LEADER DU PARTI NATIONAL LIBERAL
DORY CHAMOUN: "NOUS SOMMES MARGINALISES
ET CONSIDERES COMME DES CITOYENS DE SECOND RANG"

Leader du Parti national libéral et président de la municipalité de Deir el-Kamar, M. Dory Chamoun se distingue par une position qui lui est propre: “ni loyaliste ni opposant”, comme il le précise, il soutient le “Cabinet des 16”, disant qu’il est formé d’excellents éléments, mais les critique en même temps, “parce qu’ils manquent d’expérience politique”.
Se prononçant en faveur d’une loi électorale équilibrée, permettant d’assurer une meilleure représentation nationale, il ne pourra pas poser sa candidature aux législatives de l’an 2000  parce que la loi le lui interdit car il devrait résigner ses charges de président du Conseil municipal deux années avant la date du scrutin.

Où vous placez-vous entre le loyalisme et l’opposition?
Il existe, en fait, deux oppositions: il y a celle qui est formée d’éléments opérant au sein du système et ayant admis le “fait  accompli”, se considérant comme réaliste et œuvrant en faveur de la patrie, mais je sais au service de qui elle  agit.
Ce sont les “opposants” reconnus, alors que notre opposition ne l’est pas. Nous sommes marginalisés et considérés comme des citoyens de second rang n’ayant donc pas droit de prendre part à la vie politique.
Ainsi, après l’élection du nouveau chef de l’Etat, j’ai rendu visite au président Lahoud pour lui faire part de la disposition du Parti national libéral à soutenir le régime. Il est apparu, par la suite, malheureusement, qu’il est interdit de traiter avec nous, preuve en est que les “organismes” connus ont imposé le black-out sur ma visite au palais de Baabda. Manière de nous signifier que nous n’avons pas le droit de paraître dans les médias, ni même de soutenir le régime...
Ceci n’affecte nullement notre action politique, ni notre conduite qui ne dévie pas de la ligne tracée par le parti. En ce sens que nous critiquons lorsqu’il faut critiquer et appuyons toute initiative que nous jugeons valable.
Je tiens à préciser que nous (libéraux), ne sommes ni loyalistes, ni opposants, nos prises de position étant dictées par nos principes nationaux. Nous sommes contre tout ce qui porte atteinte à la souveraineté du Liban, à son indépendance et à sa sécurité; en faveur d’une politique financière saine et sage; d’une magistrature probe, indépendante; enfin, d’un Liban libre capable de recouvrer son rôle de pionnier au double plan intérieur et extérieur.

Considérez-vous le président Lahoud comme un homme d’Etat fort?
Que voulez-vous dire par le terme fort?
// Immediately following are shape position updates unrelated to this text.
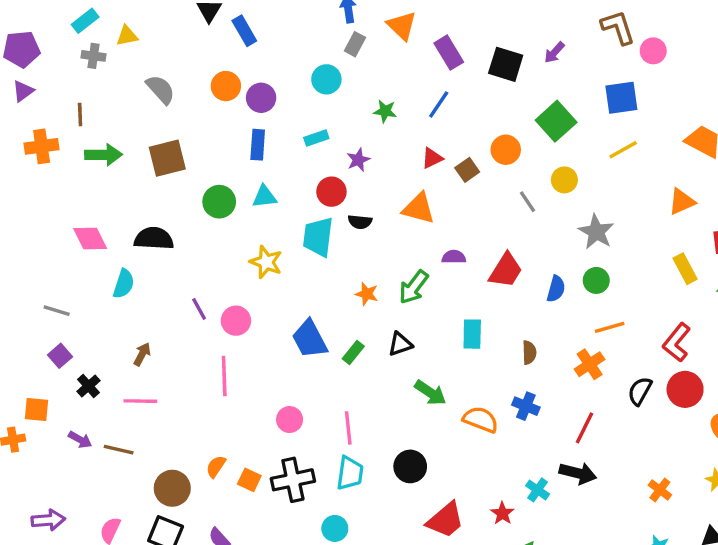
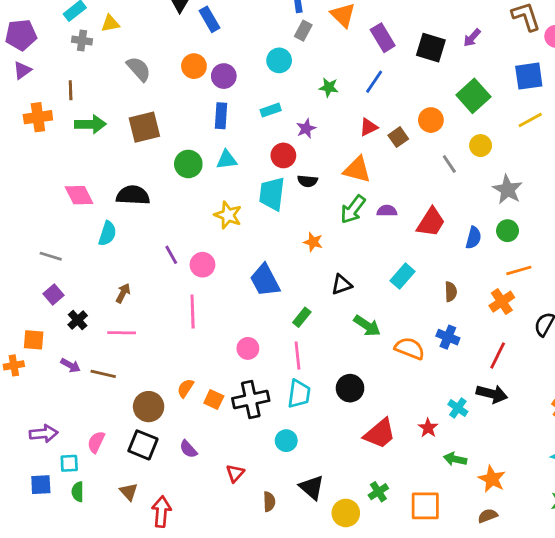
green arrow: (414, 287) -> (353, 209), moved
cyan rectangle: (472, 334) -> (403, 276), turned 40
green rectangle: (353, 353) -> (302, 317), moved

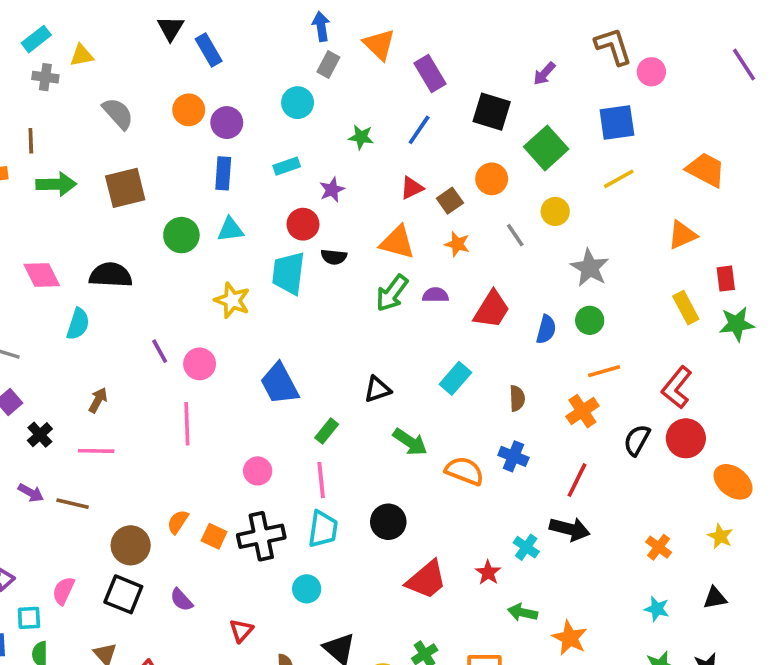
black square: (431, 48) -> (492, 112), moved
orange star: (313, 242) -> (457, 244), moved

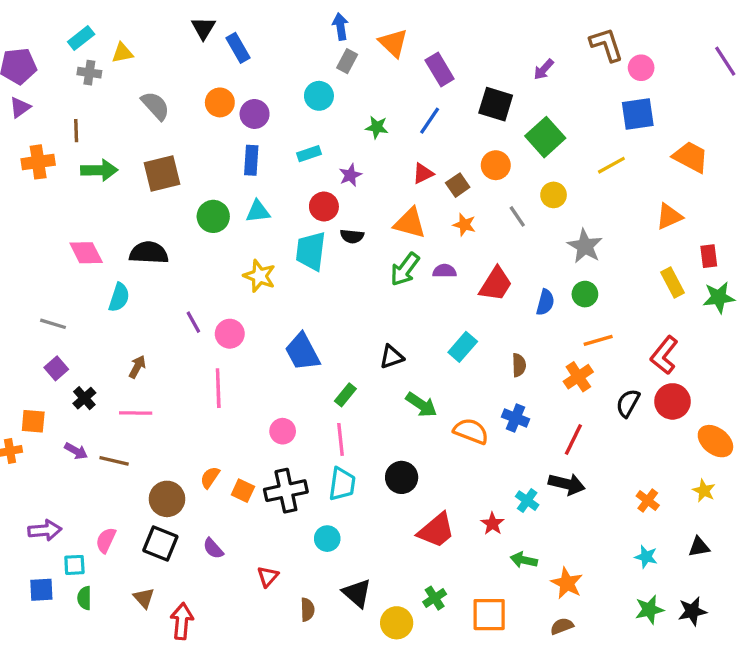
blue square: (617, 123) -> (638, 114), moved

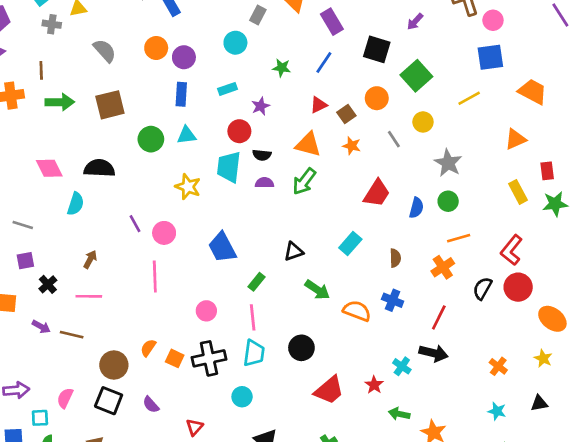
purple semicircle: (445, 271) -> (264, 183), moved
purple square: (56, 368) -> (25, 261), turned 30

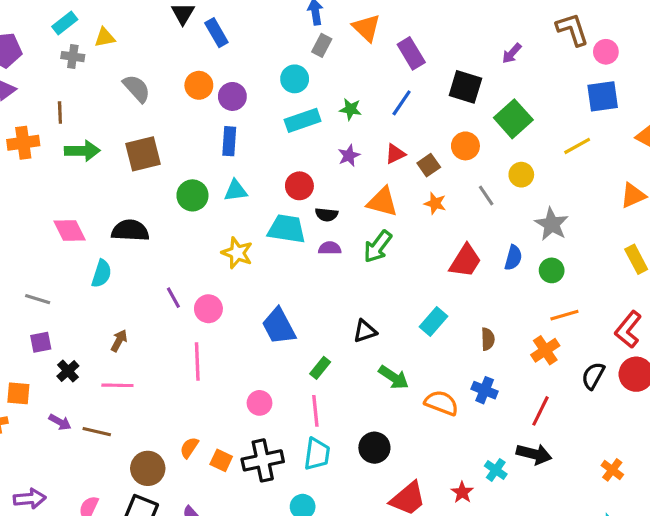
cyan rectangle: (227, 89) -> (303, 120), moved, size x1.5
purple star: (261, 106) -> (349, 156), moved
cyan trapezoid: (229, 167) -> (287, 229), turned 92
blue semicircle: (416, 208) -> (513, 258), moved

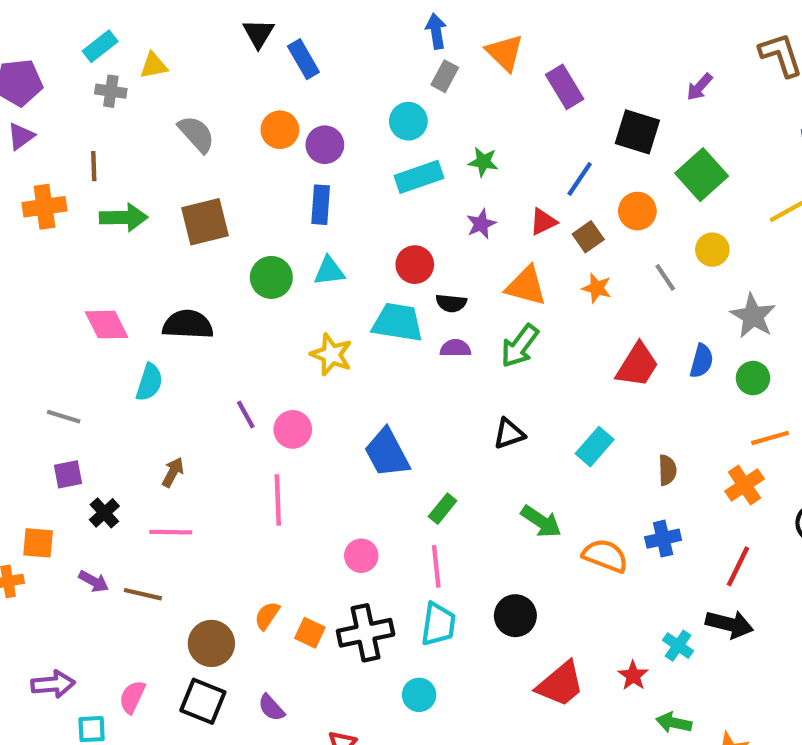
blue line: (402, 103) -> (580, 179), moved
black triangle: (365, 331) -> (509, 434), moved
blue cross: (485, 390) -> (663, 539), turned -35

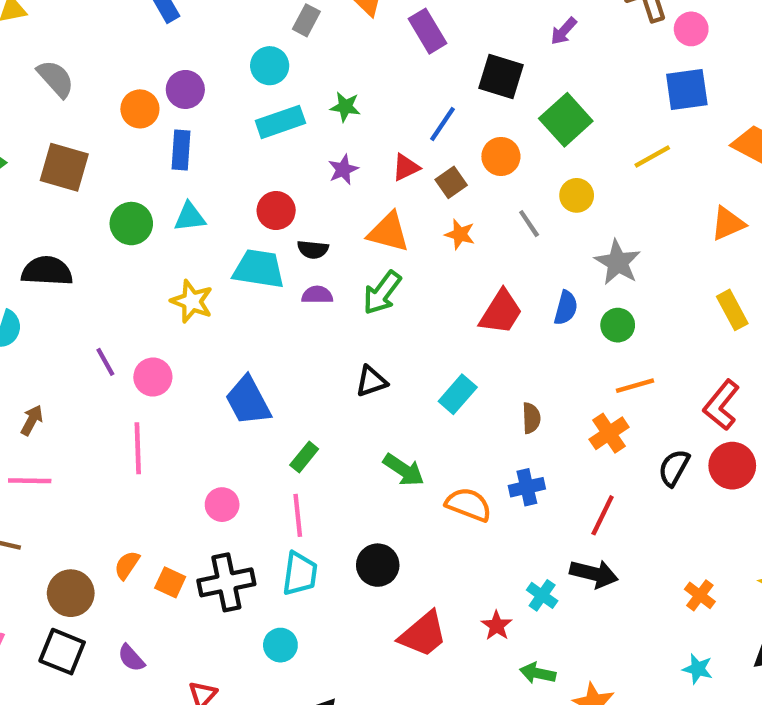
orange circle: (280, 130) -> (140, 109), moved
brown square: (205, 222) -> (64, 167), turned 30

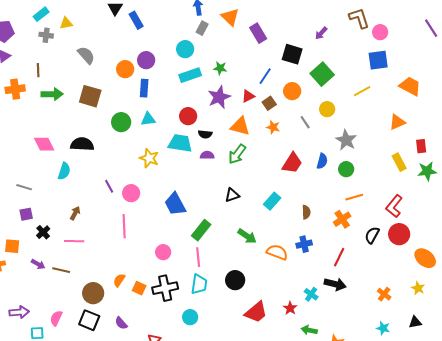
purple star: (343, 169) -> (219, 97), size x1.6
green rectangle: (304, 457) -> (201, 230), size x1.5

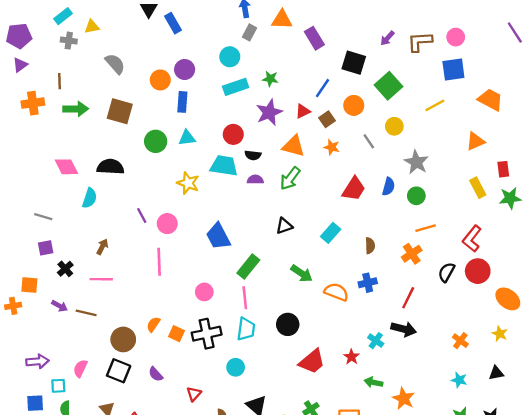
orange triangle: (230, 17) -> (282, 20), turned -42
brown L-shape: (359, 18) -> (420, 42), moved, turned -75

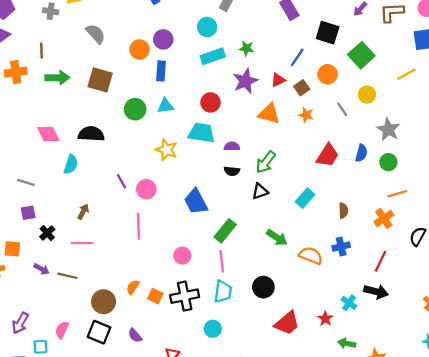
black semicircle: (253, 155) -> (232, 171), moved
green arrow: (290, 178) -> (266, 162), moved
purple arrow: (37, 361) -> (20, 323), turned 125

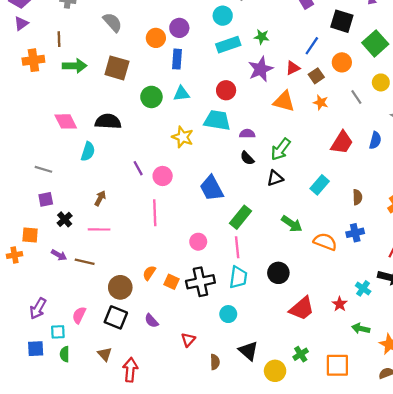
black semicircle: (232, 171) -> (247, 158), turned 40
Selon la Constitution issue de l’accord de Taëf, le président de la République ne dispose pas de beaucoup de prérogatives et ses limites sont connues. S’il veut dépasser la Constitution et c’est ce que je souhaite,  il peut s’imposer sur le plan politique.
Mon opposition à l’accord de Taëf provient  de ce qu’il a favorisé l’institution de la “troïka”, qui a été une honte pour le Liban. Le président de la République peut-il dépasser les limites définies par la Constitution? Ici, nous évoluons dans un cercle vicieux.
Des plaintes sont formulées par les médias, suite à des pressions exercées sur ceux qui y travaillent, fixant les limites de leur action médiatique. Ici je demande: Quelle en est la cause? Un contrôle est-il exercé sur les vérités relatives au Sud et ailleurs qu’au Sud?
Si des pressions sont réellement exercées sur les médias, je les considère comme une grande erreur, parce qu’elles ne doivent pas se manifester dans le pays de la démocratie et de la liberté où le citoyen a le droit d’être informé sur tout ce qui s’y passe. Où allons-nous donc dans le domaine de l’information, celle-ci ayant un grand rôle à jouer?
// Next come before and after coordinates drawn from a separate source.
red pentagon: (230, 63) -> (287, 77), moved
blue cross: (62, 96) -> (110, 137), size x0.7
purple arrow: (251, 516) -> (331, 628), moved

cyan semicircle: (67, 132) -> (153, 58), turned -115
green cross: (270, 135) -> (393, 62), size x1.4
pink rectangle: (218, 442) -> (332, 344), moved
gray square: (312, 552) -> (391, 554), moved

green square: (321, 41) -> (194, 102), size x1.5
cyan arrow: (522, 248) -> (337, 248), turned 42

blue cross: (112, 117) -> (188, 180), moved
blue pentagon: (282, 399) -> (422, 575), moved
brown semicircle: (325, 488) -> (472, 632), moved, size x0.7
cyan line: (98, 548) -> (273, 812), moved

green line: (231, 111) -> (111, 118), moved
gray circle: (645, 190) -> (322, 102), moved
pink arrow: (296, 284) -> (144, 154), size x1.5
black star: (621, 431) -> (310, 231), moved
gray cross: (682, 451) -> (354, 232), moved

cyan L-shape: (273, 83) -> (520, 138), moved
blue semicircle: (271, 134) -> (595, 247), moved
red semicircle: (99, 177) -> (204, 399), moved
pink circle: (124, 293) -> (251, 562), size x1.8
Que diriez-vous du président Lahoud comparé à ses prédécesseurs?
Si vous pensez au président Hraoui, je vous répondrai qu’on ne peut faire aucune comparaison entre les deux hommes, chacun ayant une personnalité différente de l’autre, ainsi que des qualités et des défauts.

Croyez-vous que la “troïka” est toujours en vigueur?
Non, elle a été éliminée et le grand mérite de sa disparition revient au président Salim Hoss qui avait conscience du fait que la “troïka” était une anomalie. L’actuel chef du gouvernement est avec les institutions et la loi qu’il respecte, alors que son prédécesseur, Rafic Hariri n’en tenait pas compte. Au contraire, ce dernier était le plus ardent partisan et défenseur de la “troïka”, parce qu’elle lui a permis de se partager les biens de l’Etat.

Vous paraissez plus dynamique sous ce régime que sous le précédent....
Ce n’est pas vrai du tout. Sous le précédent régime, j’ai participé aux élections municipales à  Deir el-Kamar. Quant aux législatives, elles ont besoin d’une loi juste et équitable. Mais je ne poserai pas ma candidature, car la loi exige d’un président de municipalité de présenter sa démission deux années avant le scrutin.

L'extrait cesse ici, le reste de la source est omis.